The priest, who said she was wearing her clerical clothing at the time, described how the police had breached church grounds and began spraying tear gas, effectively chasing out her seminarian, herself and others on the church patio from the premises.

“The police in their riot gear with their black shields and the whole bit start pushing on to the patio of St. John’s Lafayette Square,” Gerbasi said.

The priest told Religion News that she was unaware of the reason for the violent expulsion until after the President began the photo-op, during which he held up a Bible without bothering to enter the church itself.

“That’s what it was for: to clear that patio so that man could stand in front of that building with a Bible,” she said.

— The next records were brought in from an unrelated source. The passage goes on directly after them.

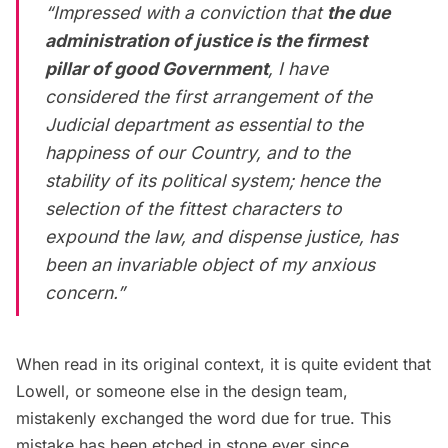
“Impressed with a conviction that
the due
administration of justice is the firmest
pillar of good Government
, I have
considered the first arrangement of the
Judicial department as essential to the
happiness of our Country, and to the
stability of its political system; hence the
selection of the fittest characters to
expound the law, and dispense justice, has
been an invariable object of my anxious
concern.”
When read in its original context, it is quite evident that
Lowell, or someone else in the design team,
mistakenly exchanged the word due for true. This
mistake has been etched in stone ever since.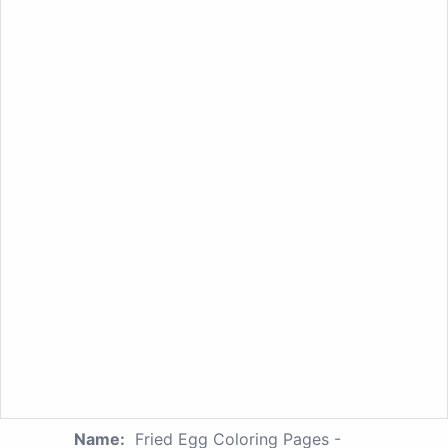
Name:
Fried Egg Coloring Pages -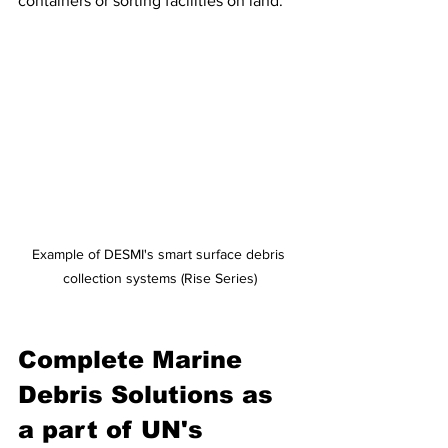
containers or sorting facilities on land. 
Example of DESMI's smart surface debris 
collection systems (Rise Series)
Complete Marine 
Debris Solutions as 
a part of UN's 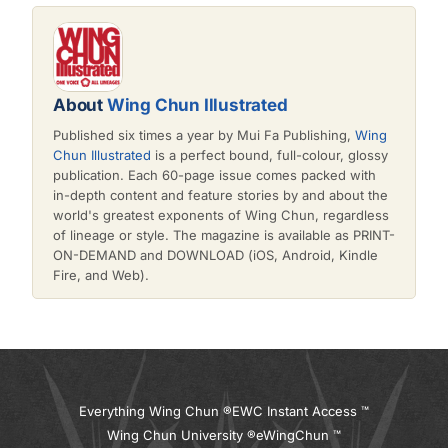
About
Wing Chun Illustrated
Published six times a year by Mui Fa Publishing,
Wing
Chun Illustrated
is a perfect bound, full-colour, glossy
publication. Each 60-page issue comes packed with
in-depth content and feature stories by and about the
world's greatest exponents of Wing Chun, regardless
of lineage or style. The magazine is available as PRINT-
ON-DEMAND and DOWNLOAD (iOS, Android, Kindle
Fire, and Web).
Everything Wing Chun ®
EWC Instant Access ™
Wing Chun University ®
eWingChun ™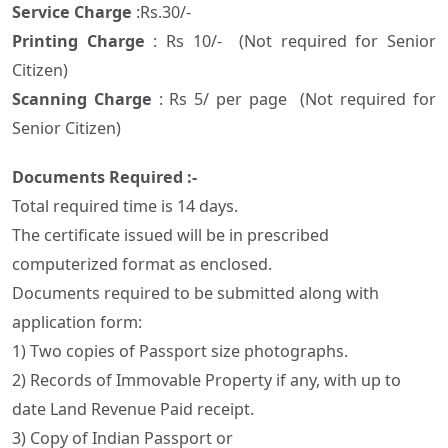
Service Charge
:Rs.30/-
Printing Charge
: Rs 10/- (Not required for Senior
Citizen)
Scanning Charge
: Rs 5/ per page (Not required for
Senior Citizen)
Documents Required :-
Total required time is 14 days.
The certificate issued will be in prescribed
computerized format as enclosed.
Documents required to be submitted along with
application form:
1) Two copies of Passport size photographs.
2) Records of Immovable Property if any, with up to
date Land Revenue Paid receipt.
3) Copy of Indian Passport or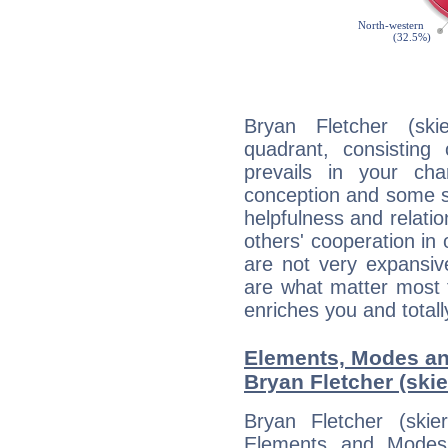
Bryan Fletcher (ski
quadrant, consisting
prevails in your char
conception and some sor
helpfulness and relat
others' cooperation in 
are not very expansive
are what matter most 
enriches you and totall
Elements, Modes an
Bryan Fletcher (skie
Bryan Fletcher (ski
Elements and Modes,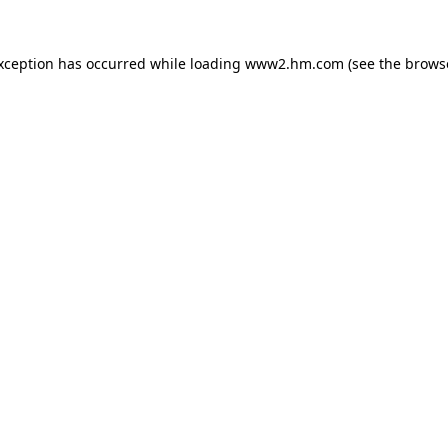
exception has occurred
while loading
www2.hm.com
(see the brows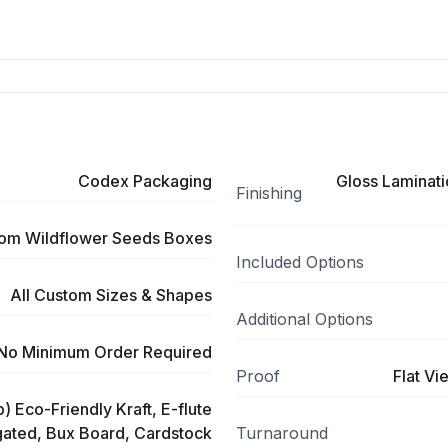
Codex Packaging
Gloss Laminati
Finishing
om Wildflower Seeds Boxes
Included Options
All Custom Sizes & Shapes
Additional Options
No Minimum Order Required
Proof
Flat Vi
) Eco-Friendly Kraft, E-flute
ated, Bux Board, Cardstock
Turnaround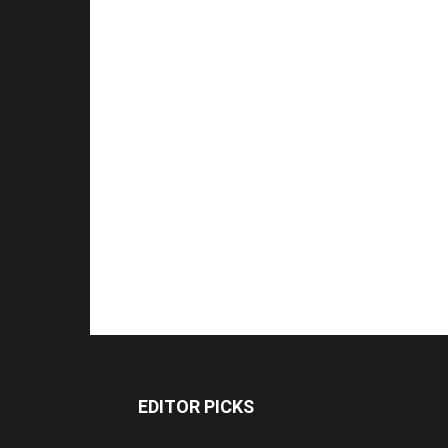
EDITOR PICKS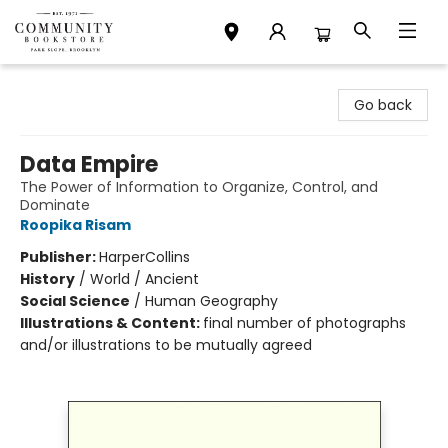
Community Bookstore
Go back
Data Empire
The Power of Information to Organize, Control, and
Dominate
Roopika Risam
Publisher:
HarperCollins
History
/
World / Ancient
Social Science
/
Human Geography
Illustrations & Content:
final number of photographs
and/or illustrations to be mutually agreed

Despite the fact that 7 p.m. ET curfew had not yet begun, the police had deployed tear gas and flash bangs to clear away protesters holding a peaceful demonstration against police brutality in the area in the wake of George Floyd’s death.

Prior to his arrival at the site, the President had given a speech ostensibly to address the killing of Floyd at the hands of a white police officer, but it was largely focused on threatening protesters with military action instead.

He then headed over to the church unannounced, reportedly because he was upset by news coverage of him hiding away in the White House over the weekend and wanted to be seen outside.

The Right Rev. Mariann Budde, the Episcopal bishop of Washington who oversees St. John’s, slammed Trump for using the church “as a backdrop for a message antithetical to the teachings of Jesus and everything our churches stand for.”